Breathwork is a practise that involves different techniques of breathing. Hyperventilation and linking the inhalation and exhalation breaths during meditation and psychotherapy are such techniques. It is believed that these different forms of breathing are essential in reaching alternate states of consciousness.

Breathwork is thought to play a very important role in reducing stress, and in battling insomnia and depression. Moreover, sustained breathwork meditation techniques have been found to have psychological, spiritual, physical and emotional benefits.

Breathwork Origins

Breathwork is a term that can refer to yogic Pranayama, Tibetan Tantric Tummo, and Buddhist Anapanasati; spiritual practises that have contributed to the modern Western therapies. However, modern breath-orientated therapies are also said to have been influenced by psychotherapy, and the human potential movement. In addition, there is the work of two practitioners, Leonard Orr and Stanislav Groff, which has had a major impact on modern techniques of Breathwork.

Rebirthing Breathwork

Rebirthing Breathwork stemmed out of Leonard Orr’s work, and the term was first used by Orr to describe the subject in his book, Rebirthing in the New Age. During various experiments with breathing techniques, Orr discovered that the practise of particular procedures triggered the resurfacing of memories of birth. Furthermore, he also came to understand that by reliving these memories through connected breathing, he was healing the trauma of birth.
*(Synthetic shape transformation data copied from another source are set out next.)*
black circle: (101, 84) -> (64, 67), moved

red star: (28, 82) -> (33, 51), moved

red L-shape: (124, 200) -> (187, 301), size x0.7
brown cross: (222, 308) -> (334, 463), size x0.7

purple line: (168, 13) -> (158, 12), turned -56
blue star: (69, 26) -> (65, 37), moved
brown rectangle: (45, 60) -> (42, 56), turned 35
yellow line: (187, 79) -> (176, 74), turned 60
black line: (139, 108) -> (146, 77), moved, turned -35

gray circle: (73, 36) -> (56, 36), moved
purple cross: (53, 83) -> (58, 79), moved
Therefore Rebirthing came to refer to the technique that reverses the traumatic effect of human birth. Rebirthing-Breathwork practitioners believe that the trauma suffered by a child in labour has a profound, unconscious effect on that child’s psyche, perception and experience of life. For example, if a child has been delivered with the help of forceps he/she may be in the habit of relying on other people to get out of destructive situations. The premise behind this notion is the belief that in addition to cerebral memory, a human being also possesses cellular memory, which is the memory distributed and contained amongst the body’s cells, tissues and organs.

Practitioners also believe that Breathwork is important because human breathing does not supply enough oxygen to the body, and consequently tensions accumulate, and are suppressed. This is the cause, they state, of all physical and mental illnesses, which may easily be cured or prevented by the practise of Rebirthing Breathwork techniques which work by detoxifying the body and simultaneously releasing such tensions.

Holotropic Breathwork

Another breathing technique similar to Rebirthing is Holotropic Breathwork, a psychotherapeutic approach to healing, developed by Stanislav and Christina Grof. Holotropic Breathwork allows the individual to access several states of consciousness, with the aim of heightening self-exploration in order to help the person facilitate his/her psyche’s natural capacity for healing.
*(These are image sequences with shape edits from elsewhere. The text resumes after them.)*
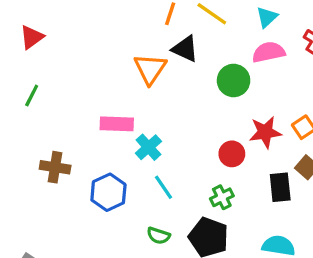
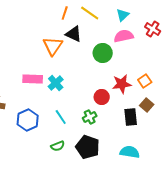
cyan cross: (148, 147) -> (56, 83), moved
green cross: (222, 197) -> (90, 117), moved
green semicircle: (158, 236) -> (58, 146), turned -40

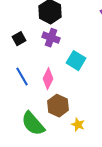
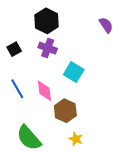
pink diamond: (48, 79) -> (44, 91), turned -35
brown hexagon: (58, 106) -> (65, 111), moved

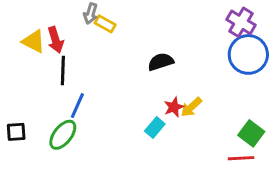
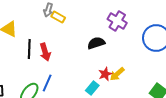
purple cross: (241, 22) -> (117, 21), moved
red arrow: (55, 40) -> (45, 52), moved
blue line: (77, 106) -> (47, 83), moved

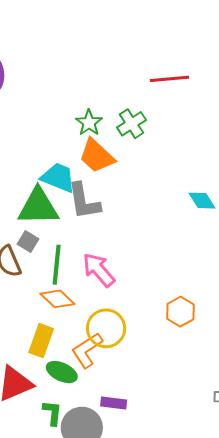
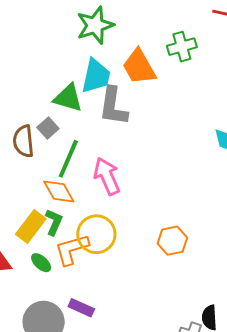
green star: (89, 123) -> (95, 25), moved, size x1.4
cyan trapezoid: (58, 178) -> (96, 76), turned 63
green triangle: (38, 207) -> (68, 98), size x0.7
green ellipse: (62, 372) -> (41, 263), size x0.7
green L-shape: (52, 413) -> (54, 222), moved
This practise is derived from modern consciousness research as well as Eastern spiritual practises. It is a technique that involves five elements: evocative music, group process, intensified breathing (so-called hyperventilation), focused body work, and expressive drawing. It is typically practised in groups.
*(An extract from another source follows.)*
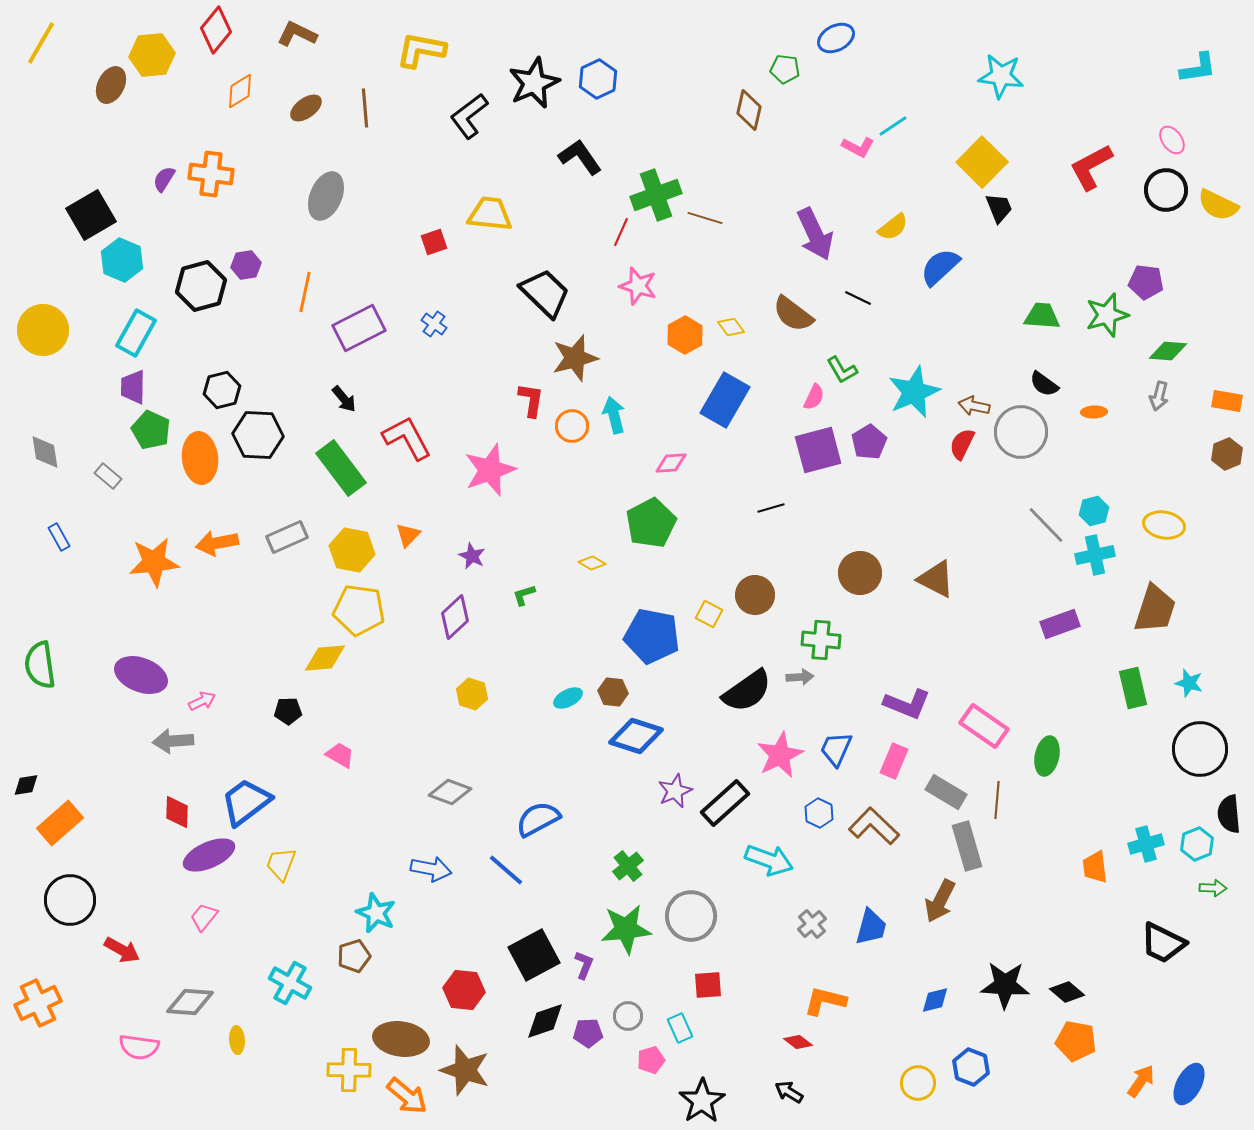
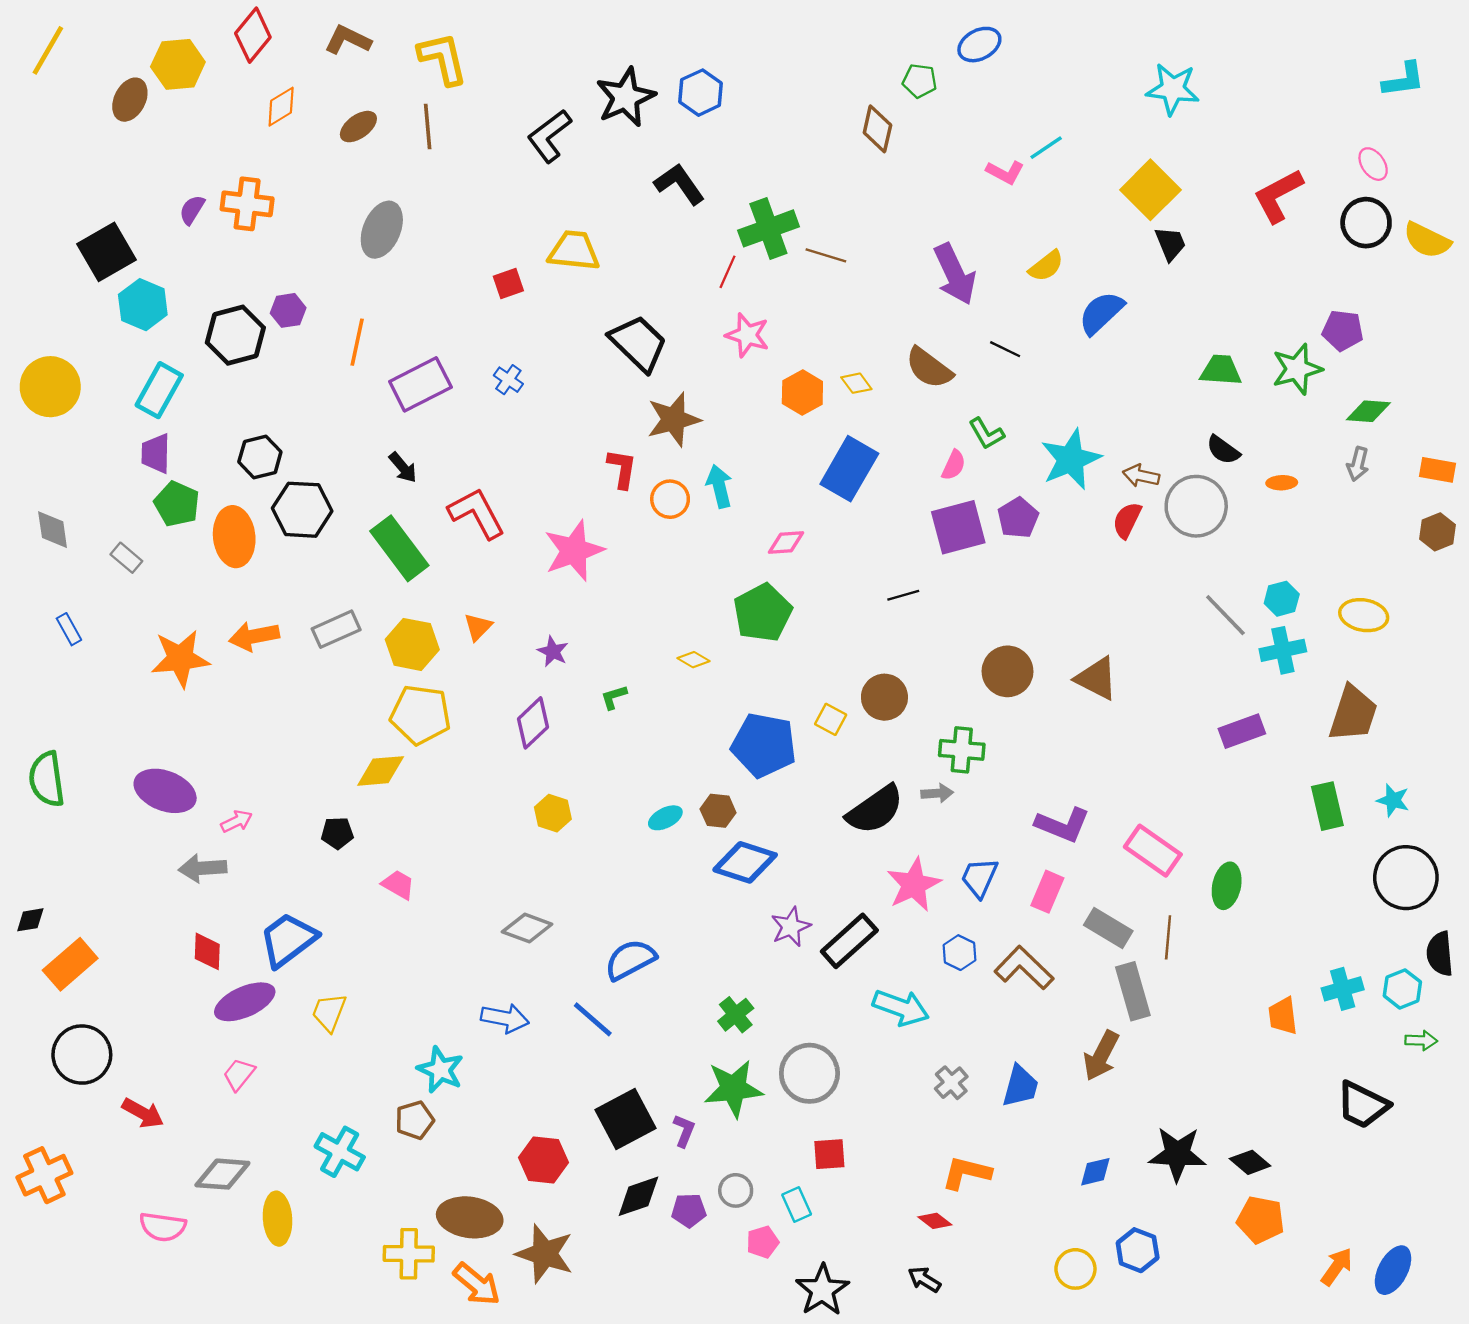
yellow L-shape: (421, 50) -> (443, 59), moved, turned 66
yellow ellipse: (237, 1040) -> (278, 1219), size x1.6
General Breathwork Examples

The most basic Breathwork technique is easy to learn yet has a major impact in reducing stress and anxiety. The individual, sitting or standing simply relaxes his/her shoulders and head, and breathes deeply and slowly in through the nose. After holding his/her breath for a moment, the individual slowly releases the breath through the mouth. This is repeated at least three times, and works by heightening the individual’s awareness and calming the mind.

Alternate Nostril Breathing, used in the practice of yoga, is another breathing technique. It is a method that is believed to stimulate both parts of the brain simultaneously, in order to create tranquillity and balance in the body. The individual here, places his/her thumb on his/her right nostril and breathes in deeply from the other while counting to four. The breath is held for a while and then released through the right nostril while the individual counts to eight. The same process is repeated using the other nostril, and the cycle is practiced three times.